An Interesting Week Lies Ahead For The Market

This week’s inflation data could prove to be pivotal in shaping the market’s short-term trajectory and deserves careful monitoring.

Tim Whetro

Weekly Market Insights

I’ve been writing the past few weeks about the fact that when valuations get a little ahead of themselves and everyone gets complacent, conditions are potentially ripe for volatility to rear its ugly head. That’s exactly what we got last week as the equity markets digested geopolitical tensions in the Middle East and a bout of tough Federal Reserve rhetoric. In fact, the economic data we received was decidedly positive for growth, however, that can be a double-edged sword when trying to combat inflation…

Key Takeaway:

The chart above demonstrates the consistent advance in the S&P 500 since late October. Last Thursday’s decline stands out on the chart, however, a look at the volume indicator in the bottom pane tells us there was not a lot of involvement. Market internals are still trending upward and the economic backdrop is still positive so, for now, we may view this most recent bout of volatility as the markets simply blowing off some steam.

The Week Ahead:

All eyes will be on Wednesday’s Consumer Price Index (CPI) and Thursday’s Producer Price Index (PPI) which give us a glimpse into everyone’s favorite topic, inflation. We will also get the FOMC minutes, a look at consumer confidence and, of course, Thursday’s jobless claims. Most importantly, we want to see a continuing trend of lower inflation – any surprises here could send markets into a tizzy when considering the already heightened alert status from last week.
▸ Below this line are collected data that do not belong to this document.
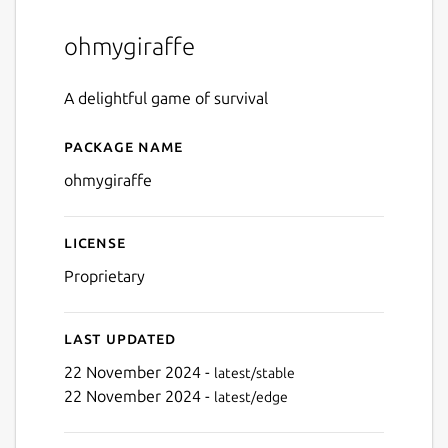
ohmygiraffe
A delightful game of survival
Package name
Details for ohmygiraffe
ohmygiraffe
License
Proprietary
Last updated
22 November 2024 -
latest/stable
22 November 2024 -
latest/edge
Source:  Trading Economics (

Tidbits & Technicals: (New developments will be denoted via***)

Current Headwinds:

  • Valuations are frothy given the current rate environment, leaving the markets subject to a potential swift pullback.
  • “Higher for Longer”- Risk that the Federal Reserve waits too long to begin lowering rates and threatens economic growth.
  • *** 10-year Treasury Yields broke out to new highs for the year signaling that bond investors may be beginning to believe in the “Higher for Longer” thesis.

Current Tailwinds:

  • Optimism surrounding Artificial Intelligence (AI)
  • Federal Reserve pivoting from raising rates to potentially cutting in the future.
  • Strong Labor Market
  • Solid Economic Growth
  • Continued Earnings Growth (the pace of which may be slowing)
  • Momentum
  • Participation is Broadening with value, cyclicals, and smaller sized companies beginning to show a strong upward bias


  • Credit Spreads remain tight, signaling the bond market (aka “Smart Money”) is not worried about a recession in the near future.
  • ***The VIX (CBOE Volatility Index) exploded higher last week, breaking through these years “complacency zone”.
  • ***The CNN FEAR & Greed Index remains above neutral in the “Greed” category showing investors current appetite for risk is strong, however, the index has broken below these years “complacency zone” as can be seen below.

Intermarket Trends:

  • The major Indices (Dow Joines Industrial Average, S&P 500, and NASDAQ) all posted new highs in the past few weeks signifying a positive trend.
  • ***Bond investors have been pricing in the idea of higher for longer recently with 10-year treasury yields above this year’s trading range to make new highs.
  • The US Dollar is trading near the upper end of this year’s trading range due to foreign central banks being the first to cut rates and others taking further rate hikes off the table while the Fed continues its campaign of tough rhetoric.
  • Gold continues to set record highs.
  • Industrial Metals caught a bid recently and copper recently broke out of a multi-month trading range.
  • Oil is trading near the top of its 2024 range but well below last year’s highs.

Tying it all together:

The recent uptick in market volatility, marking the first significant fluctuation since the rally began in October ’23, isn’t unexpected given the high equity valuations and recent investor complacency. Concerns about the prospect of prolonged higher interest rates are emerging among bond investors, evident in the surge of longer-term interest rates to new yearly highs. If these concerns spill over into the equity markets, we could see some turbulence ahead. While robust economic indicators are generally positive, they do present a challenge to the Federal Reserve’s efforts to combat inflation and warrant our attention.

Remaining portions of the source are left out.